Это болезненное чувство – откуда и как родившееся? – многое объяснило мне в дальнейшей жизни, когда раскрылись передо мной чудеснейшие и страшные ее страницы… – тревожно требующее наполнения.
Розговины тогда стали ликованьем, наполнились чудесным светом. Все затеснились к деду особенно будоражно-радостно: начиналась заветная раздача сверкающих «пасхаликов». Дед достал из бархатной коробки большое золотое яйцо, развинчивавшееся на половинки, и высыпал на фарфоровое блюдечко присланные, по заказу из Москвы, «пасхалики», – малюсенькие, не больше воробьиных, граненые яички из самоцветных уральских камушков: рубиновые, яхонтовые, аметистовые, топазовые, сердоликовые… всякий год, в розговины, одаривал он нас всех, и эти яички привешивались на тонкие золотень-кие цепочки или на пунцовый шнурок, – к прежним «годовичкам». У нас с Катюшей было их больше дюжины, и от отца с мамой, и мы носили эти «пасхалики» всю Святую под рубашкой: мы верили, что они воскрешают нас, освящают и охраняют от зла-греха.

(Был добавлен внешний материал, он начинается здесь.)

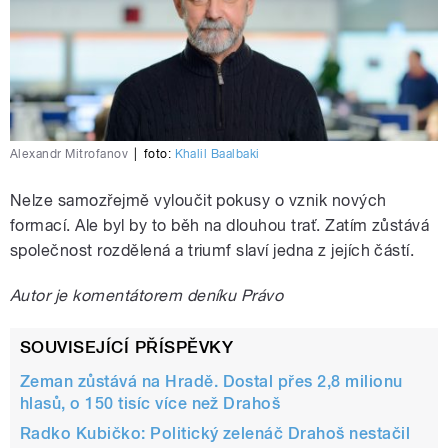
Alexandr Mitrofanov
|
foto:
Khalil Baalbaki
Nelze samozřejmě vyloučit pokusy o vznik nových
formací. Ale byl by to běh na dlouhou trať. Zatím zůstává
společnost rozdělená a triumf slaví jedna z jejích částí.
Autor je komentátorem deníku Právo
SOUVISEJÍCÍ PŘÍSPĚVKY
Zeman zůstává na Hradě. Dostal přes 2,8 milionu
hlasů, o 150 tisíc více než Drahoš
Radko Kubičko: Politický zelenáč Drahoš nestačil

В те памятные розговины все были радостно взбудоражены, все смотрели через яички на блистающий стол, на свечи… и вдруг услыхали глухой, едва различимый голос:
«А мне… бу-дет..?»
Все вдруг оторопели, оглянулись на дядю Васю… Силясь подняться с кресла, он глядел на нас жалобно, разевая рот, будто ловил губами воздух. Он ссутулился, и его крахмальная рубашка ввалилась в него, будто за ней была жуткая пустота. Все примолкли, как от испуга, но дед сказал оживленно-радостно: «Тебе-то да не будет!..»

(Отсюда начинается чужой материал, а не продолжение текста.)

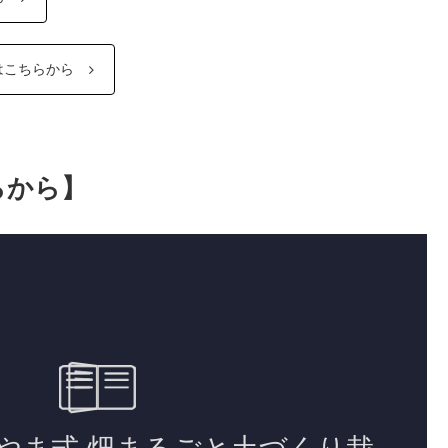
はこちらから
らから】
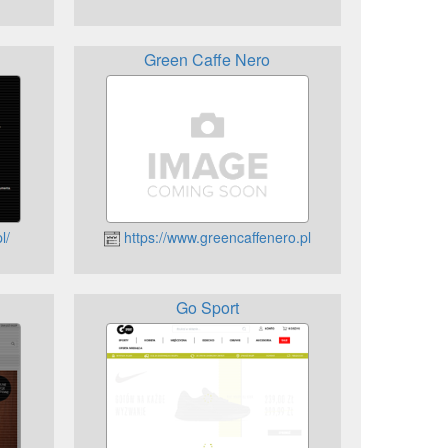
Green Caffe Nero
l/
https://www.greencaffenero.pl
Go Sport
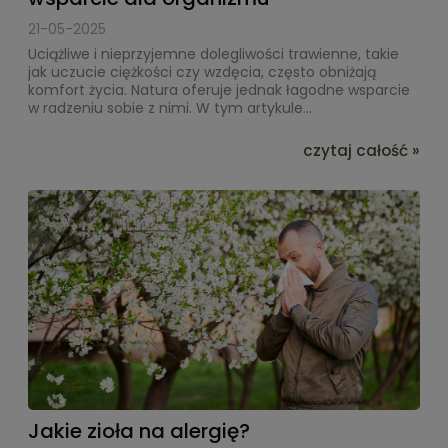
21-05-2025
Uciążliwe i nieprzyjemne dolegliwości trawienne, takie
jak uczucie ciężkości czy wzdęcia, często obniżają
komfort życia. Natura oferuje jednak łagodne wsparcie
w radzeniu sobie z nimi. W tym artykule...
czytaj całość »
Jakie zioła na alergię?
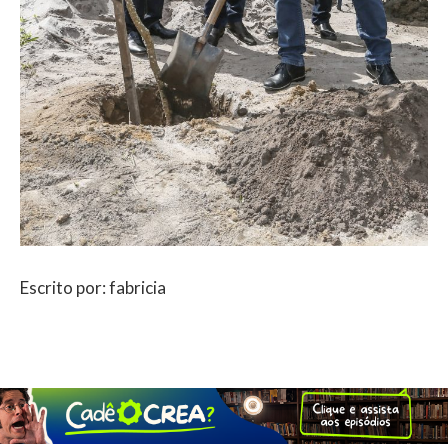
Escrito por: fabricia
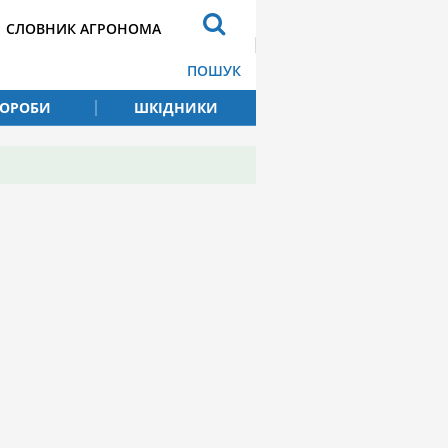
СЛОВНИК АГРОНОМА
ПОШУК
ВОРОБИ
ШКІДНИКИ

Сам подошел к нему и дал чудесное-изумрудное, все в сверканьях. Прикрепил на пунцовой ленточке к сюртуку, у сердца. Дядя Вася нагнул голову, приподнял яичко и поцеловал его.
«Благодарю, папаша… обрадовали…» – и стал подниматься с кресла. Дед заботливо, осторожно, положил ему на плечи руки, чтобы он не трудил себя, но дядя, запыхавшись, все-таки силился подняться – прерывисто, шепотом говоря:
«Я сам… обрадовали… ах, ка-кой вы!..»
Дед склонился к нему, торопливо сказав – «Христос Воскресе!..» – и поцеловал три раза.
«Ты меня, Вася, обрадовал…» – сказал он тихо.
– «Чем я могу… обрадовать, папаша!.. – чуть усмешливо-грустно с трудом выговорил он. – Дайте мне наст о я щ е е… чудесное…» – и он показал на пасхальные яйца на столе.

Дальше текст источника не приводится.